* Work order
Copy each line below in which the word "einem" occurs.

Stored data entries:
- - -
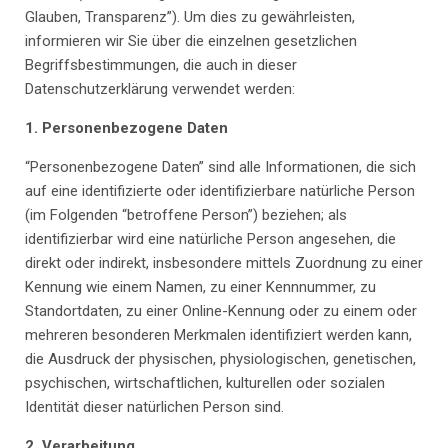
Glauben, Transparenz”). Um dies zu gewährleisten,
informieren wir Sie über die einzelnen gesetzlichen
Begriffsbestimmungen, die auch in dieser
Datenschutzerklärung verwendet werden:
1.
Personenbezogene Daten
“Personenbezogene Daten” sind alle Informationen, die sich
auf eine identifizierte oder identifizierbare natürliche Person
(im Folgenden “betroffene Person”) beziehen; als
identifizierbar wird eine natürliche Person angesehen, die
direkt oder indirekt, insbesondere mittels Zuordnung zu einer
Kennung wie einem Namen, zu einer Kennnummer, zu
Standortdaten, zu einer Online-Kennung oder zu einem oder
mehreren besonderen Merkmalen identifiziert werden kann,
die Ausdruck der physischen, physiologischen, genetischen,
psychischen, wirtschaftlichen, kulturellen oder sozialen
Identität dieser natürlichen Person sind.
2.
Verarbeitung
- - -
* Solution to this task
Kennung wie einem Namen, zu einer Kennnummer, zu
Standortdaten, zu einer Online-Kennung oder zu einem oder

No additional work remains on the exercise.